Since 1998, there were 212 wrist who underwent open repair of the TFCC for fovea avulsion injury. There were also 75 wrists who underwent reconstruction using half-slip of the extensor carpi ulnaris (ECU) tendon with a very small interference screw. We examine the clinical outcome of these procedures with a minimum of 1 year follow-up.
Methods: In open repair, detached TFCC is introduced to the fovea using double mattress repair technique.
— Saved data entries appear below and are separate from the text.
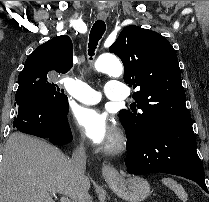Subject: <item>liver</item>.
I'll return each mask as SVG.
<instances>
[{"label":"liver","instance_id":"liver-1","mask_svg":"<svg viewBox=\"0 0 209 202\" xmlns=\"http://www.w3.org/2000/svg\"><path fill=\"white\" fill-rule=\"evenodd\" d=\"M82 184L88 190L87 176ZM79 182L71 161L48 142L13 133L0 164V202H54L50 190L77 202Z\"/></svg>","mask_w":209,"mask_h":202}]
</instances>
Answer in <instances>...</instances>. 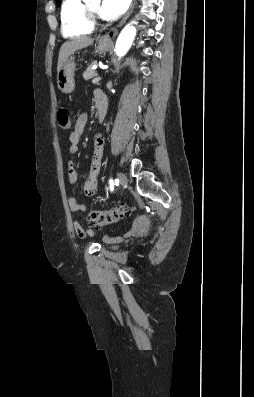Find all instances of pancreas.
Returning <instances> with one entry per match:
<instances>
[{
	"mask_svg": "<svg viewBox=\"0 0 254 397\" xmlns=\"http://www.w3.org/2000/svg\"><path fill=\"white\" fill-rule=\"evenodd\" d=\"M92 65H93V64H91L90 66H88V67L86 68V71L83 73V78H84L85 80H89V79H91V78H93L94 76L97 75V73L95 72V70L92 69Z\"/></svg>",
	"mask_w": 254,
	"mask_h": 397,
	"instance_id": "1",
	"label": "pancreas"
}]
</instances>
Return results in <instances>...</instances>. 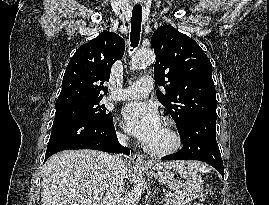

In reconstruction, the ECU half-slip induced inside the TFCC, was tightly sutured to the remnant TFCC, and pulled out through the bone tunnel that was made at the center of the fovea by 2.5 mm diameter drill. The ECU half-slip was subsequently anchored to the ulnar fovea with a bone peg and a small titanium interference screw.
There were 212 wrist of 209 patients who underwent open repair of the TFCC. There were 123 males and 86 females, right 113, l3ft 93 and 3 bilateral, with an average age of 28 (range 11-85). Average follow-up was 43 months (24-165). There were 75 wrists of 74 patients who underwent ECU half-slip tendon reconstruction, including 32 male, 42 female, 49 right, 24 left, 1 bilateral. Mean age was 38 years (range 13-68) and an average follow-up was 53 months (range, 12-156 months). In 15 wrists indicated the positive variance wrists, the ulnar shortening equalized the abutment before the reattachment. Clinical results were evaluated by DRUJ evaluating system.
Results: We obtained 160 excellent, 44 good, 5 fair and 3 poor results in open repair. There were 50 excellent, 18 good, 3 fair and 4 poor results in reconstruction.
Summary Points: Open repair and anatomical reattachment technique of the TFCC to the ulnar fovea using ECU half-slip tendon obtained excellent and good clinical results in most of the cases.